[Opening PROVIDED RECORDS section]

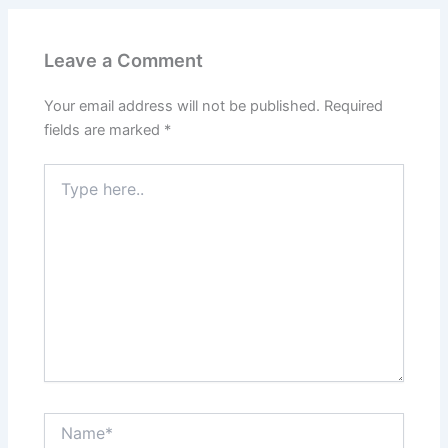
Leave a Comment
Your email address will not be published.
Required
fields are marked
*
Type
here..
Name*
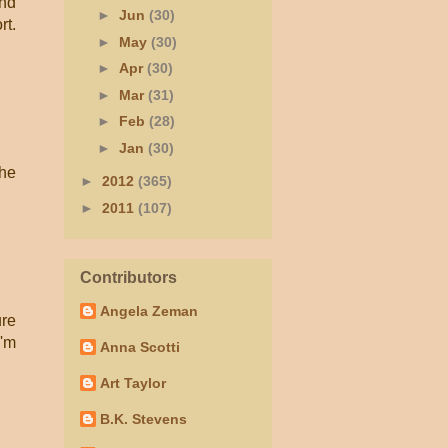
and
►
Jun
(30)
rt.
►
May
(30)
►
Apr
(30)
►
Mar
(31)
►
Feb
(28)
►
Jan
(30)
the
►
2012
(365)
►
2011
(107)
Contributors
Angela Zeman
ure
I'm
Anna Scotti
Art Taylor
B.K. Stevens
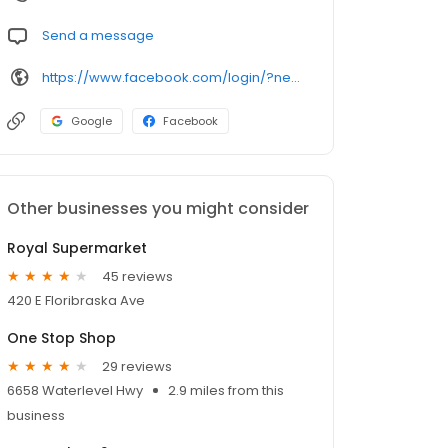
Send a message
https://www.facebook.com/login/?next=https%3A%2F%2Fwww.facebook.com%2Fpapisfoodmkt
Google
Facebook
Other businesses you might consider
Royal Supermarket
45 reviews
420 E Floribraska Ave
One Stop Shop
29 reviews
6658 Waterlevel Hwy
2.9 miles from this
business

[Closing PROVIDED RECORDS section]
[Opening PROVIDED RECORDS section]

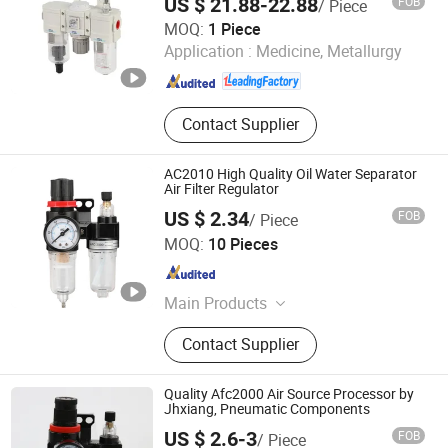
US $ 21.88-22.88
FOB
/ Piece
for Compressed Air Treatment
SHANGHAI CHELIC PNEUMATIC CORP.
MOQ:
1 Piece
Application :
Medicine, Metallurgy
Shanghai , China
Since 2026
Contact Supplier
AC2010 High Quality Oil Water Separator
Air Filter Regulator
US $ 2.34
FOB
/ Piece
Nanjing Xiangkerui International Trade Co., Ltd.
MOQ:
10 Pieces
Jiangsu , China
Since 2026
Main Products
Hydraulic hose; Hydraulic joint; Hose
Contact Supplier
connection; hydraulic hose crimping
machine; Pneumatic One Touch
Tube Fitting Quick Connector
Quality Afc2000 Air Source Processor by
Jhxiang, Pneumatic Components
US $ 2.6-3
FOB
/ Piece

[Closing PROVIDED RECORDS section]
[Opening PROVIDED RECORDS section]

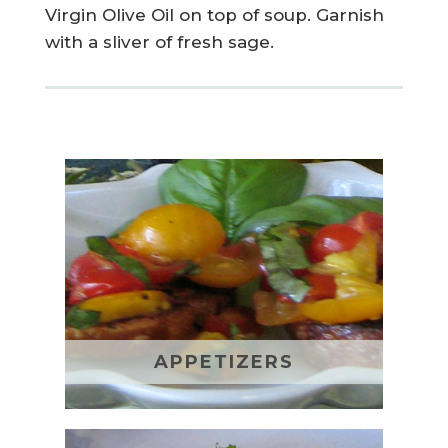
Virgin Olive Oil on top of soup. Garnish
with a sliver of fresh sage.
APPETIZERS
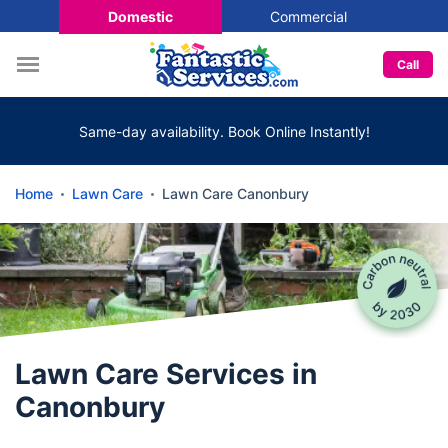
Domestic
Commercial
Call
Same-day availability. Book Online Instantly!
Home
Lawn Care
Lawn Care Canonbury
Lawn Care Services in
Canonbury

[Closing PROVIDED RECORDS section]

EXERCISE BRIEF
In the listing above, find each line containing "Lawn" and copy it.

WRITTEN SOLUTION
Lawn Care
Lawn Care Canonbury
Lawn Care Services in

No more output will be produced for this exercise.